- Start with a small candidate that is easy to extract, in order to gain early experiences with microservices
- Focus on build and deployment automation and monitoring up front
- Handle cross-cutting concerns early on to avoid counter-productive consequences, such as feeding the monolith or re-implementing cross-cutting concerns with every microservice
- Design your system event-driven to be easy to evolve, and consider event streams to reduce the overhead of data duplication and to lower the barrier of entry for new microservices
- Be aware that the transformation process to microservices is not running in isolation. Instead, it's affected by a lot circumstances. Watch out for circumstances that hold you back and slow you down, and adjust them accordingly or at least create awareness throughout your organization
When starting a journey to microservices, knowing what to consider might be overwhelming- especially with a small team. Unfortunately, no golden rule that is easily applicable exists. Every journey is different, since every organization is facing different circumstances. In this article I am sharing some lessons learned and challenges from a startup perspective, and what I would do differently the next time introducing microservices.

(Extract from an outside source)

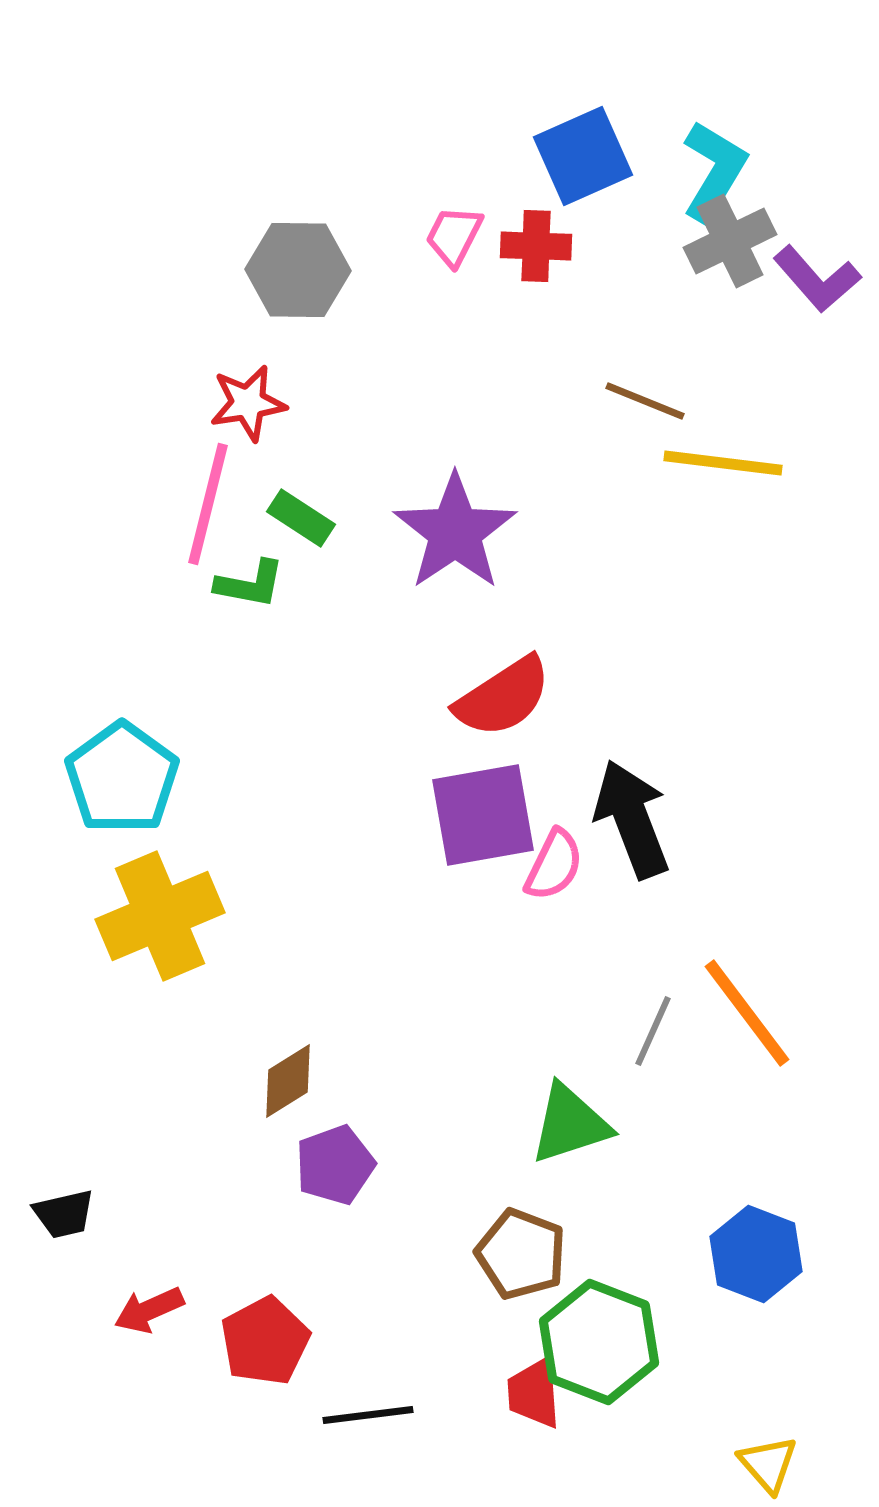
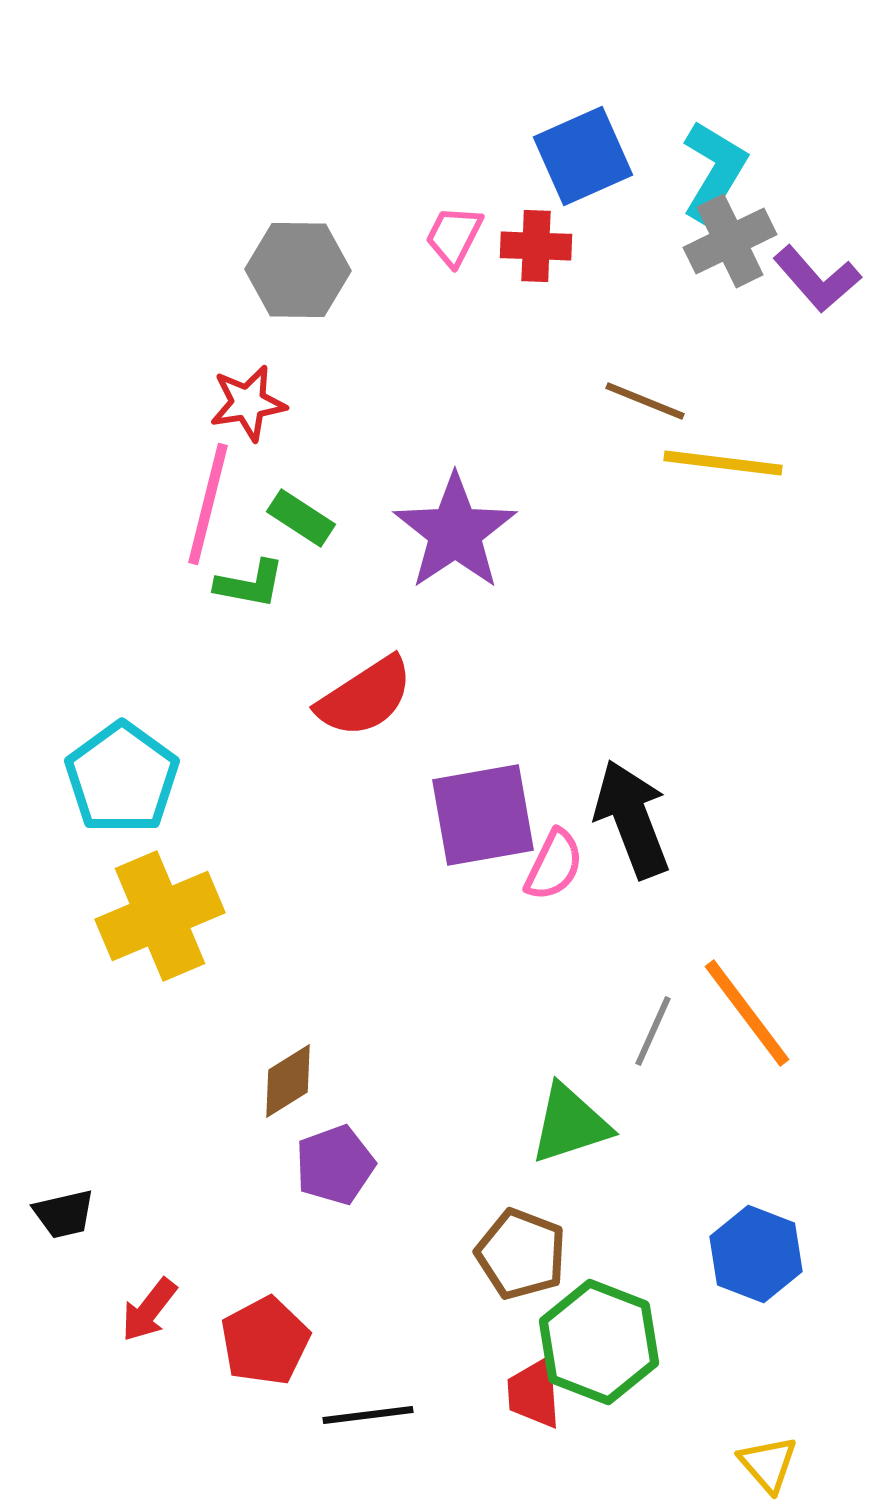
red semicircle: moved 138 px left
red arrow: rotated 28 degrees counterclockwise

How our journey from a monolith to microservices started
At the very beginning we started with a monolith in every aspect: we had one team working on one collaboration product, implemented as one code base, based on one technology stack. That worked fine for a while.
After a while everything evolved: the team was growing, we added more and more features to our product, the code base got bigger and bigger, the number of users increased. Which sounds great, right? But …
It took quite a long time to get things done - meetings, discussions, and decisions took longer than before. Responsibilities were not clearly assigned. It took some time before someone felt responsible, e.g. when a bug occured. Our processes were slowing down and our productivity suffered.
The more features we added, the more complex the usability of our product became. Its usability and user experience suffered through continuous feature amendments. Instead of solving our users’ problem well, we were increasingly confusing them.
Due to the monolithic software architecture, it was difficult to add new features without affecting the entire system and it was quite complex to release new changes, since we had to rebuild and redeploy the entire product, even though we changed only a few lines of code. That resulted in high risk deployments which happened less frequently - new features got released slowly.
The need to split and shift things emerged.
Over three years ago we changed our product strategy. We were focusing on usability and user experience improvements, and split our one product JUST SOCIAL into separate apps - each of them taking care of a specific use case. We evolved the idea to provide different apps for sharing documents, communicating in real-time, managing tasks and sharing editorial content and corporate news, as well as managing profiles.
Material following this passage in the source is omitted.